Arg prosaisch fragt dort schon mal ein einsames Herz seine Zufallsbegegnung von letzter Nacht nach ihren ›Kontaktdaten‹, und wir dürfen annehmen, dass jemand, für den Intimität sprachlich nur eine weitere Geschäftsbeziehung unter vielen ist, seine Probleme mit der Liebe hat.
So originell viele Posts auch sind, spricht aus anderen Unbeholfenheit. Das ist alles andere als schlimm oder überraschend, beweist aber auch, dass das anonyme Internet für Schüchterne und Introvertierte nicht zwangsläufig der Hort des Glücks ist, zu dem es mancher hochschreiben will.
Vielsagendes Profil erhöht die Chancen
Es ist auch aus anderen Gründen irreführend, sich vom Internet die Lösung aller Liebesprobleme zu erwarten. Zum guten Ton aller Portale, insbesondere bei den nicht ganz billigen Partnervermittlungen, gehört es, ein möglichst vielsagendes und detailliertes Profil von sich zu erstellen. Partnervermittlungen greifen sogar auf Persönlichkeitstests zurück, die selbstverständlich allesamt ›seriös‹ und ›wissenschaftlich‹ den Einzelnen in eine standardisierte Form pressen. Der Glaube, in solchen Profilen könne Individualität abgebildet werden, ist trügerisch. Niemand gibt gerne zu, maulfaul, kompliziert und humorlos zu sein oder es vielleicht mit der Körperhygiene nicht so genau zu nehmen.
Datingportale wimmeln deshalb nur so von ›aufgeschlossenen‹, ›spontanen‹ und gut riechenden Menschen, die zwar gerne aus der Masse hervorstechen möchten, sich aber aus Angst davor, negativ aufzufallen, so nichtssagend darstellen wie alle anderen auch. »Der Prozess der Selbstbeschreibung bedient sich kultureller Skripte der wünschenswerten Persönlichkeit«, schreibt Illouz. Und er mündet in einer ›Ökonomie der Fülle‹, die nicht grundlos mit der eines Supermarkts verglichen werden kann. Weil der Traumpartner aus einer großen Zahl sehr ähnlich klingender Vorschläge erst herausgefiltert werden muss, mutieren Partnerbörsen zu einer Art Gemischtwarenregal, aus der man Personen herausnimmt, in Augenschein nimmt und gegebenenfalls wieder zurücklegt. Für Illouz ein radikaler Bruch mit dem Ideal der romantischen Liebe – und ein Eindringen der Konsumlogik in den Bereich des Privaten. Selbst wenn man seine Wahl getroffen hat, kann man sich nicht sicher sein, den Richtigen erwischt zu haben.

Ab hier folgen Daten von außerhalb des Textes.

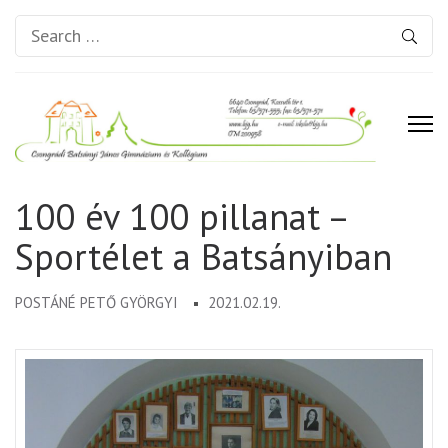
Search
for:
Csongrádi Batsányi János
100 év 100 pillanat –
Gimnázium és Kollégium
Sportélet a Batsányiban
POSTÁNÉ PETŐ GYÖRGYI
2021.02.19.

Auf das erste Anbandeln im Netz folgt deshalb nicht selten eine endlose Reihe von Treffen, die als sehr monoton beschrieben werden: »In den meisten Fällen habe ich keine Erwartungen und bin nicht sonderlich nervös. Ich weiß genau, was passieren wird«, zitiert Illouz eine ihrer Gesprächspartnerinnen. Von dem aufregenden Kribbeln vor und während der ersten Dates ist nichts übrig. Was bleibt, ist das routinierte Abklopfen des Gegenübers.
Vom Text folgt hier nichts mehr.